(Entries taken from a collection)
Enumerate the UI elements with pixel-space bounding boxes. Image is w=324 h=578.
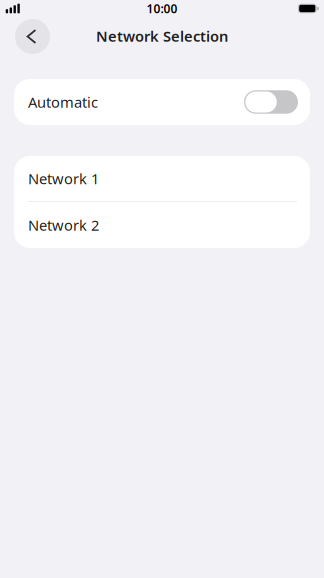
button[interactable]: Network 2 [14,202,310,248]
staticText: Network 2 [28,215,99,235]
button[interactable]: Back [15,19,50,54]
staticText: 10:00 [146,0,178,16]
staticText: Network Selection [96,26,228,46]
staticText: Automatic [28,92,98,112]
staticText: Network 1 [28,169,99,188]
button[interactable]: Network 1 [14,156,310,201]
button[interactable]: Automatic [14,79,310,125]
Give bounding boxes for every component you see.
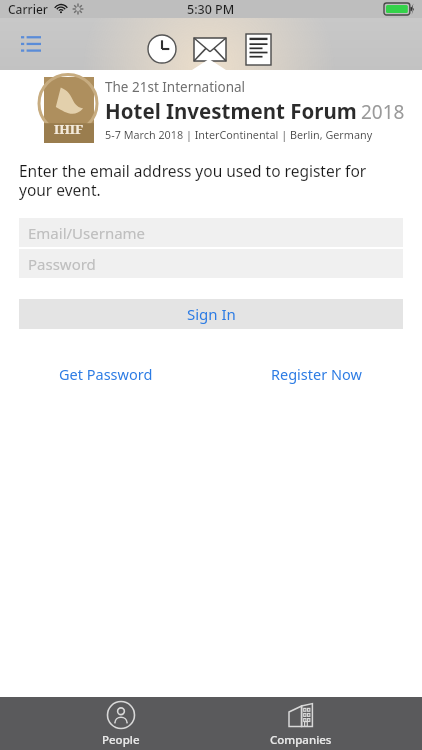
button[interactable]: Schedule <box>141 28 183 70</box>
staticText: Register Now <box>271 364 362 384</box>
staticText: Companies <box>270 732 332 748</box>
staticText: Carrier <box>8 1 48 17</box>
staticText: The 21st International <box>105 78 246 96</box>
staticText: 2018 <box>361 99 405 125</box>
staticText: 5-7 March 2018 | InterContinental | Berl… <box>105 127 373 142</box>
button[interactable]: Register Now <box>211 364 422 384</box>
staticText: People <box>102 732 140 748</box>
staticText: IHIF <box>54 120 84 138</box>
staticText: 5:30 PM <box>187 1 235 18</box>
button[interactable]: Menu <box>14 27 48 61</box>
button[interactable]: Companies <box>241 697 361 750</box>
button[interactable]: Messages <box>189 28 231 70</box>
button[interactable]: Email/Username <box>19 218 403 247</box>
button[interactable]: Documents <box>237 28 279 70</box>
button[interactable]: Get Password <box>0 364 211 384</box>
button[interactable]: Password <box>19 249 403 278</box>
button[interactable]: Sign In <box>19 299 403 329</box>
staticText: Password <box>28 254 96 274</box>
staticText: Enter the email address you used to regi… <box>19 160 403 200</box>
staticText: Get Password <box>59 364 153 384</box>
staticText: Hotel Investment Forum <box>105 97 357 125</box>
staticText: Sign In <box>187 304 236 324</box>
staticText: Email/Username <box>28 223 146 243</box>
button[interactable]: People <box>61 697 181 750</box>
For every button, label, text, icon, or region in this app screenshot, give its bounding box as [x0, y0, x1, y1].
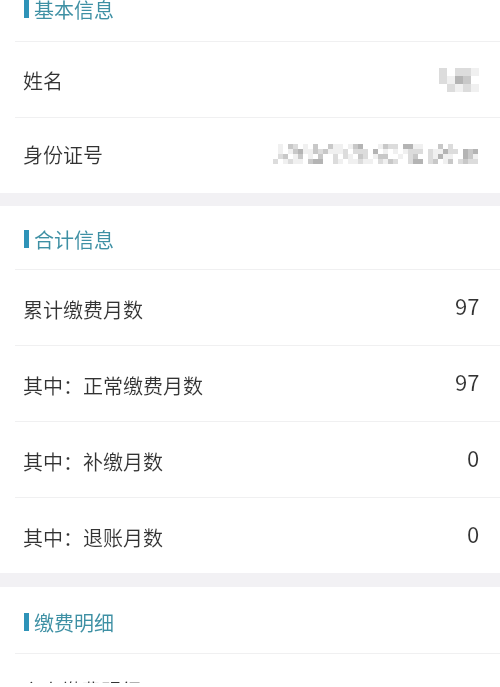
staticText: 其中：退账月数	[23, 523, 163, 552]
other: 已隐藏的个人信息	[273, 144, 476, 162]
button[interactable]: 累计缴费月数	[0, 270, 500, 345]
button[interactable]: 其中：正常缴费月数	[0, 346, 500, 421]
button[interactable]: 身份证号	[0, 118, 500, 193]
button[interactable]: 合计信息	[0, 206, 500, 269]
other: 已隐藏的个人信息	[439, 68, 476, 91]
staticText: 其中：正常缴费月数	[23, 371, 203, 400]
button[interactable]: 缴费明细	[0, 587, 500, 653]
staticText: 姓名	[23, 66, 63, 95]
staticText: 97	[455, 365, 480, 397]
button[interactable]: 基本信息	[0, 0, 500, 41]
staticText: 97	[455, 289, 480, 321]
staticText: 合计信息	[34, 225, 114, 254]
staticText: 累计缴费月数	[23, 295, 143, 324]
staticText: 身份证号	[23, 140, 103, 169]
staticText: 0	[467, 517, 480, 549]
staticText: 个人缴费明细	[21, 676, 141, 683]
button[interactable]: 其中：补缴月数	[0, 422, 500, 497]
staticText: 其中：补缴月数	[23, 447, 163, 476]
staticText: 0	[467, 441, 480, 473]
staticText: 基本信息	[34, 0, 114, 24]
button[interactable]: 其中：退账月数	[0, 498, 500, 573]
button[interactable]: 姓名	[0, 42, 500, 117]
staticText: 缴费明细	[34, 608, 114, 637]
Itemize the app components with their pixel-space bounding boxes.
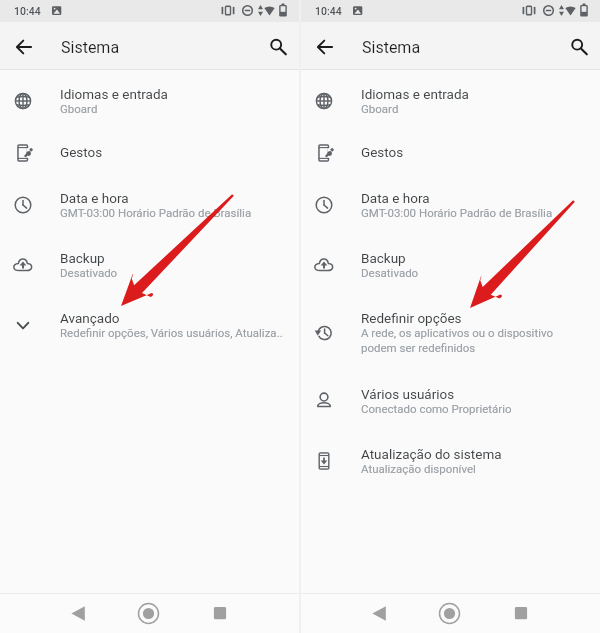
staticText: Backup: [361, 250, 406, 266]
staticText: Data e hora: [361, 190, 430, 206]
staticText: Sistema: [362, 38, 421, 57]
button[interactable]: Atualização do sistema: [301, 431, 600, 491]
staticText: Gboard: [60, 102, 98, 115]
button[interactable]: Vários usuários: [301, 371, 600, 431]
button[interactable]: Back: [8, 31, 40, 63]
staticText: Gestos: [60, 144, 103, 160]
staticText: Vários usuários: [361, 386, 455, 402]
staticText: Atualização disponível: [361, 462, 476, 475]
button[interactable]: Recent apps: [500, 593, 600, 633]
staticText: A rede, os aplicativos ou o dispositivo …: [361, 326, 553, 355]
button[interactable]: Redefinir opções: [301, 295, 600, 371]
button[interactable]: Back: [0, 593, 99, 633]
staticText: 10:44: [315, 5, 342, 17]
staticText: 10:44: [14, 5, 41, 17]
staticText: Redefinir opções, Vários usuários, Atual…: [60, 326, 283, 339]
staticText: Gboard: [361, 102, 399, 115]
staticText: Avançado: [60, 310, 120, 326]
staticText: Sistema: [61, 38, 120, 57]
button[interactable]: Home: [400, 593, 500, 633]
button[interactable]: Search: [563, 31, 595, 63]
staticText: Conectado como Proprietário: [361, 402, 512, 415]
button[interactable]: Backup: [0, 235, 299, 295]
button[interactable]: Data e hora: [0, 175, 299, 235]
button[interactable]: Gestos: [301, 131, 600, 175]
button[interactable]: Home: [99, 593, 199, 633]
button[interactable]: Data e hora: [301, 175, 600, 235]
button[interactable]: Back: [309, 31, 341, 63]
button[interactable]: Recent apps: [199, 593, 299, 633]
staticText: Desativado: [60, 266, 118, 279]
button[interactable]: Back: [301, 593, 400, 633]
staticText: GMT-03:00 Horário Padrão de Brasília: [361, 206, 553, 219]
staticText: Idiomas e entrada: [361, 86, 469, 102]
button[interactable]: Idiomas e entrada: [0, 71, 299, 131]
staticText: Idiomas e entrada: [60, 86, 168, 102]
staticText: Backup: [60, 250, 105, 266]
button[interactable]: Gestos: [0, 131, 299, 175]
button[interactable]: Backup: [301, 235, 600, 295]
staticText: Gestos: [361, 144, 404, 160]
staticText: GMT-03:00 Horário Padrão de Brasília: [60, 206, 252, 219]
button[interactable]: Search: [262, 31, 294, 63]
staticText: Data e hora: [60, 190, 129, 206]
staticText: Desativado: [361, 266, 419, 279]
staticText: Atualização do sistema: [361, 446, 502, 462]
button[interactable]: Avançado: [0, 295, 299, 355]
button[interactable]: Idiomas e entrada: [301, 71, 600, 131]
staticText: Redefinir opções: [361, 310, 462, 326]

**ABOUT THIS TASK:**
Would you please retype all the data exactly? Leave out whatever pictures it holds.

**TASK SOLUTION:**
Enumerate the UI elements with pixel-space bounding boxes. Image is w=324 h=578.
button[interactable]: Network 2 [14,202,310,248]
staticText: Network 2 [28,215,99,235]
button[interactable]: Back [15,19,50,54]
staticText: 10:00 [146,0,178,16]
staticText: Network Selection [96,26,228,46]
staticText: Automatic [28,92,98,112]
staticText: Network 1 [28,169,99,188]
button[interactable]: Network 1 [14,156,310,201]
button[interactable]: Automatic [14,79,310,125]
Give bounding boxes for every component you see.
button[interactable]: Schedule <box>141 28 183 70</box>
staticText: Register Now <box>271 364 362 384</box>
staticText: Companies <box>270 732 332 748</box>
staticText: Carrier <box>8 1 48 17</box>
staticText: The 21st International <box>105 78 246 96</box>
staticText: 2018 <box>361 99 405 125</box>
staticText: 5-7 March 2018 | InterContinental | Berl… <box>105 127 373 142</box>
button[interactable]: Register Now <box>211 364 422 384</box>
staticText: People <box>102 732 140 748</box>
staticText: IHIF <box>54 120 84 138</box>
staticText: 5:30 PM <box>187 1 235 18</box>
button[interactable]: Menu <box>14 27 48 61</box>
button[interactable]: Companies <box>241 697 361 750</box>
button[interactable]: Messages <box>189 28 231 70</box>
button[interactable]: Email/Username <box>19 218 403 247</box>
button[interactable]: Documents <box>237 28 279 70</box>
button[interactable]: Get Password <box>0 364 211 384</box>
button[interactable]: Password <box>19 249 403 278</box>
button[interactable]: Sign In <box>19 299 403 329</box>
staticText: Password <box>28 254 96 274</box>
staticText: Enter the email address you used to regi… <box>19 160 403 200</box>
staticText: Get Password <box>59 364 153 384</box>
staticText: Hotel Investment Forum <box>105 97 357 125</box>
staticText: Sign In <box>187 304 236 324</box>
staticText: Email/Username <box>28 223 146 243</box>
button[interactable]: People <box>61 697 181 750</box>
For every button, label, text, icon, or region in this app screenshot, give its bounding box as [x0, y0, x1, y1].
staticText: 其中：退账月数	[23, 523, 163, 552]
other: 已隐藏的个人信息	[273, 144, 476, 162]
button[interactable]: 累计缴费月数	[0, 270, 500, 345]
button[interactable]: 其中：正常缴费月数	[0, 346, 500, 421]
button[interactable]: 身份证号	[0, 118, 500, 193]
button[interactable]: 合计信息	[0, 206, 500, 269]
other: 已隐藏的个人信息	[439, 68, 476, 91]
staticText: 其中：正常缴费月数	[23, 371, 203, 400]
button[interactable]: 缴费明细	[0, 587, 500, 653]
staticText: 姓名	[23, 66, 63, 95]
staticText: 97	[455, 365, 480, 397]
button[interactable]: 基本信息	[0, 0, 500, 41]
staticText: 97	[455, 289, 480, 321]
staticText: 合计信息	[34, 225, 114, 254]
staticText: 累计缴费月数	[23, 295, 143, 324]
staticText: 身份证号	[23, 140, 103, 169]
staticText: 0	[467, 517, 480, 549]
staticText: 个人缴费明细	[21, 676, 141, 683]
button[interactable]: 其中：补缴月数	[0, 422, 500, 497]
staticText: 其中：补缴月数	[23, 447, 163, 476]
staticText: 0	[467, 441, 480, 473]
staticText: 基本信息	[34, 0, 114, 24]
button[interactable]: 其中：退账月数	[0, 498, 500, 573]
button[interactable]: 姓名	[0, 42, 500, 117]
staticText: 缴费明细	[34, 608, 114, 637]
Itemize the app components with their pixel-space bounding boxes.
staticText: Backup: [361, 250, 406, 266]
staticText: Data e hora: [361, 190, 430, 206]
staticText: Sistema: [362, 38, 421, 57]
button[interactable]: Atualização do sistema: [301, 431, 600, 491]
staticText: Gboard: [60, 102, 98, 115]
button[interactable]: Vários usuários: [301, 371, 600, 431]
button[interactable]: Back: [8, 31, 40, 63]
staticText: Gestos: [60, 144, 103, 160]
staticText: Vários usuários: [361, 386, 455, 402]
staticText: Atualização disponível: [361, 462, 476, 475]
button[interactable]: Recent apps: [500, 593, 600, 633]
staticText: A rede, os aplicativos ou o dispositivo …: [361, 326, 553, 355]
button[interactable]: Redefinir opções: [301, 295, 600, 371]
button[interactable]: Back: [0, 593, 99, 633]
staticText: 10:44: [315, 5, 342, 17]
staticText: 10:44: [14, 5, 41, 17]
staticText: Redefinir opções, Vários usuários, Atual…: [60, 326, 283, 339]
staticText: Gboard: [361, 102, 399, 115]
staticText: Avançado: [60, 310, 120, 326]
staticText: Sistema: [61, 38, 120, 57]
button[interactable]: Home: [400, 593, 500, 633]
button[interactable]: Search: [563, 31, 595, 63]
staticText: Conectado como Proprietário: [361, 402, 512, 415]
button[interactable]: Backup: [0, 235, 299, 295]
button[interactable]: Data e hora: [0, 175, 299, 235]
button[interactable]: Gestos: [301, 131, 600, 175]
button[interactable]: Home: [99, 593, 199, 633]
button[interactable]: Data e hora: [301, 175, 600, 235]
button[interactable]: Back: [309, 31, 341, 63]
button[interactable]: Recent apps: [199, 593, 299, 633]
staticText: Desativado: [60, 266, 118, 279]
button[interactable]: Back: [301, 593, 400, 633]
staticText: GMT-03:00 Horário Padrão de Brasília: [361, 206, 553, 219]
staticText: Idiomas e entrada: [361, 86, 469, 102]
button[interactable]: Idiomas e entrada: [0, 71, 299, 131]
staticText: Idiomas e entrada: [60, 86, 168, 102]
staticText: Backup: [60, 250, 105, 266]
button[interactable]: Gestos: [0, 131, 299, 175]
button[interactable]: Backup: [301, 235, 600, 295]
staticText: Gestos: [361, 144, 404, 160]
staticText: GMT-03:00 Horário Padrão de Brasília: [60, 206, 252, 219]
button[interactable]: Search: [262, 31, 294, 63]
staticText: Data e hora: [60, 190, 129, 206]
staticText: Desativado: [361, 266, 419, 279]
staticText: Atualização do sistema: [361, 446, 502, 462]
button[interactable]: Avançado: [0, 295, 299, 355]
button[interactable]: Idiomas e entrada: [301, 71, 600, 131]
staticText: Redefinir opções: [361, 310, 462, 326]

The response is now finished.